◆ Task to complete ◆
Below are some records. Return exactly the lines from the one containing "Pisos Y Revestimientos (135, 1754)" through the one containing "Cocinas (135, 1664)", both included, and only those.

*** Supplied data Section Begins ***

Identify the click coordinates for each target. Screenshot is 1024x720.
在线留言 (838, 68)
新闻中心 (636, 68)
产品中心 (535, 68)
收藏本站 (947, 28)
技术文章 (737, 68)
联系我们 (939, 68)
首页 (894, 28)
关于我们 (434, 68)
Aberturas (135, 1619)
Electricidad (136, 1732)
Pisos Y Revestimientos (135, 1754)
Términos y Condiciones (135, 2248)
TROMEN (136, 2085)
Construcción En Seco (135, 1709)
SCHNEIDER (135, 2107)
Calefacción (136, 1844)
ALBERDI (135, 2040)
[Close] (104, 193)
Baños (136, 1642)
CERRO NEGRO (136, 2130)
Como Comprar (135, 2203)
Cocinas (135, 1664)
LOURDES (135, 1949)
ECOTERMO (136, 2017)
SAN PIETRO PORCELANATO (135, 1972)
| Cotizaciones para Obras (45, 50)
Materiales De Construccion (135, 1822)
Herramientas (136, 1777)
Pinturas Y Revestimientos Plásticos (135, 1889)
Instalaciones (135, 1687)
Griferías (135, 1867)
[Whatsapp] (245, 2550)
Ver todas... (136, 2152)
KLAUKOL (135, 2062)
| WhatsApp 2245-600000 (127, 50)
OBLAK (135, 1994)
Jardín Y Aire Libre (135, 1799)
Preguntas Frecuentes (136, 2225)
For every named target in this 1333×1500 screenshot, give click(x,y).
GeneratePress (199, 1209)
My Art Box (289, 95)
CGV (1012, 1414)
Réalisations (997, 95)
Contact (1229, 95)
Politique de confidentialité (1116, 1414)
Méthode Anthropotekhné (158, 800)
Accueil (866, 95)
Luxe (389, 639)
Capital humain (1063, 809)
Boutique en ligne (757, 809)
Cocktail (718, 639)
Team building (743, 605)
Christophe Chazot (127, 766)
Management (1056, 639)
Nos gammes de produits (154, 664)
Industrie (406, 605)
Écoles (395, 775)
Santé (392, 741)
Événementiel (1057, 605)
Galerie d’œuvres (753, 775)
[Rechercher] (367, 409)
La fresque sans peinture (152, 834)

*** Supplied data Section Ends ***

◆ Answer space ◆
Pisos Y Revestimientos (135, 1754)
Términos y Condiciones (135, 2248)
TROMEN (136, 2085)
Construcción En Seco (135, 1709)
SCHNEIDER (135, 2107)
Calefacción (136, 1844)
ALBERDI (135, 2040)
[Close] (104, 193)
Baños (136, 1642)
CERRO NEGRO (136, 2130)
Como Comprar (135, 2203)
Cocinas (135, 1664)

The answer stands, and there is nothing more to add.